Verbands der Automobilindustrie (VDA), Funke-Mediengruppe, Hildegard Müller
Wann ist das Ereignis passiert?
Nicht erwähnt
Wo spielt die Handlung des Artikels?
Die Orte, an denen das beschriebene Ereignis stattfindet oder stattfand, sind: Deutschland, Niederlande, Italien, Frankreich, Japan, USA, Südkorea, China.
Worum geht es in einem Satz?
Die deutschen Automobilhersteller haben ihren Marktanteil bei E-Mobilität in Europa 2025 ausgebaut, während sie in China deutlich zurückgefallen sind, was VDA-Präsidentin Hildegard Müller als Signal für eine kritische Betrachtung der Standortbedingungen in Deutschland interpretiert.
Was war der Auslöser für den Vorfall?
- Ausbau der Marktstellung deutscher Autokonzerne in der E-Mobilität
- Zunahme des Marktanteils seit 2016
- Hoher Marktanteil bei Plug-in-Hybriden
- Besserer Marktanteil bei E-Autos und Hybriden in bestimmten europäischen Ländern
- Deutlicher Rückgang der Marktanteile in China
- Forderung nach differenzierter Betrachtung der Branche
- Notwendigkeit von Kreativität und Investitionen für klimaneutrale Mobilität
- Aufruf zur Verbesserung des Produktionsstandorts Deutschland
- Kritik an politischer Einflussnahme auf wirtschaftliche Entscheidungen
- Bedarf an umfassender Kurskorrektur in der Industrie
Wie hat die Öffentlichkeit oder Politik reagiert?

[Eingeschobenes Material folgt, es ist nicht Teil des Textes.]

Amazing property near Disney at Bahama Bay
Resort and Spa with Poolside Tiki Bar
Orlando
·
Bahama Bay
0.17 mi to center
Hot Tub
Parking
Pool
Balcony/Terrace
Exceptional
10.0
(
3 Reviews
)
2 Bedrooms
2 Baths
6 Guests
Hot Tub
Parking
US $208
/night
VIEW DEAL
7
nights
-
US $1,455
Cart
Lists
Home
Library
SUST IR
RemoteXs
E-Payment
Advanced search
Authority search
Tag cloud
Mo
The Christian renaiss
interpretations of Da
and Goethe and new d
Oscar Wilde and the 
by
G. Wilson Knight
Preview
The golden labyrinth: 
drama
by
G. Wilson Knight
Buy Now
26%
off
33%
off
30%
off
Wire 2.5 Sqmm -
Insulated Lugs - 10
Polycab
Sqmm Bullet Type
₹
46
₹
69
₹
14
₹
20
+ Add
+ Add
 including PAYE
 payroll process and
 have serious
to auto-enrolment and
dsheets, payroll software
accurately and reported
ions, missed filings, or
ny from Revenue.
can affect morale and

- Deutsche Autokonzerne haben Marktstellung bei E-Mobilität in Europa ausgebaut
- 2025 stammen 50% der neu zugelassenen E-Autos in der EU von deutschen Herstellern
- Marktanteil deutscher Hersteller bei Plug-in-Hybriden 2025 bei 58,6%
- In mehreren Ländern höhere Marktanteile bei E-Autos und Hybriden als bei Verbrennern
- Probleme im Absatz in China, Marktanteile gesunken
- VDA-Präsidentin fordert differenzierte Betrachtung der Branche
- Appell an Politik, Deutschland als Produktionsstandort attraktiver zu machen
- Kritik an politischen Entscheidungen in Bezug auf wirtschaftliche und technologische Entwicklungen
- Forderung nach Kurskorrektur in der Industriepolitik
Welche Konsequenzen werden genannt?
- Ausgebauter Marktanteil deutscher Hersteller bei E-Mobilität in Europa
- Marktanteil bei batterieelektrischen Autos in der EU auf 50% gestiegen
- Verdopplung des Marktanteils seit 2016
- Hoher Marktanteil bei Plug-in-Hybriden (58,6%)

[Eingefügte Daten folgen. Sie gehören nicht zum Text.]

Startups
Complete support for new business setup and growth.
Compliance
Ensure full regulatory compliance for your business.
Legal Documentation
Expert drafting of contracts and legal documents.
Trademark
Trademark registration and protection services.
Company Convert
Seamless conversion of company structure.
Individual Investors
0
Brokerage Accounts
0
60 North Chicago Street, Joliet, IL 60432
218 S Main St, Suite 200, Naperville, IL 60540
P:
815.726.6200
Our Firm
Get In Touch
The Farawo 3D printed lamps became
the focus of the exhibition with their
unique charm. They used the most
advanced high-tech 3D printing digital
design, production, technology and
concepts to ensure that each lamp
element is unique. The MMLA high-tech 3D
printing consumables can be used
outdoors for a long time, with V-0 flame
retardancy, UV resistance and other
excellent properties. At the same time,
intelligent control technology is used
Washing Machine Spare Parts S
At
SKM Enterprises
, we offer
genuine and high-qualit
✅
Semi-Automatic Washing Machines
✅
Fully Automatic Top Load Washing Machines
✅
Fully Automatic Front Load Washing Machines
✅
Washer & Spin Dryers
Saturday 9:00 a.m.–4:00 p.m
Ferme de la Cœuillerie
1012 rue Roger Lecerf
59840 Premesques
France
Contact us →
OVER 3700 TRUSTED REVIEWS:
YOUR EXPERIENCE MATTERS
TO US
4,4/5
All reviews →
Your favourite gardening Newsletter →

- Bessere Marktposition bei E-Autos in mehreren europäischen Ländern im Vergleich zu Verbrenner-Motoren
- Marktanteil in Japan dreimal höher als im Gesamten Markt
- Schlechter Absatz und sinkende Marktanteile in China
- VDA-Präsidentin plädiert für differenzierte Betrachtung der Branchensituation
- Appell an Politik zur Attraktivitätssteigerung Deutschlands als Produktionsstandort
- Massive Standortkrise betrifft gesamte deutsche Industrie
- Notwendigkeit zur Kurskorrektur in der Wirtschaftspolitik
Gibt es bereits eine Stellungnahme?
Ja, im Artikel wird eine Stellungnahme von VDA-Präsidentin Hildegard Müller zitiert. Sie betont die Notwendigkeit, die Situation der Branche differenziert zu betrachten und appelliert an die Politik, Deutschland als Produktionsstandort wieder attraktiver zu machen.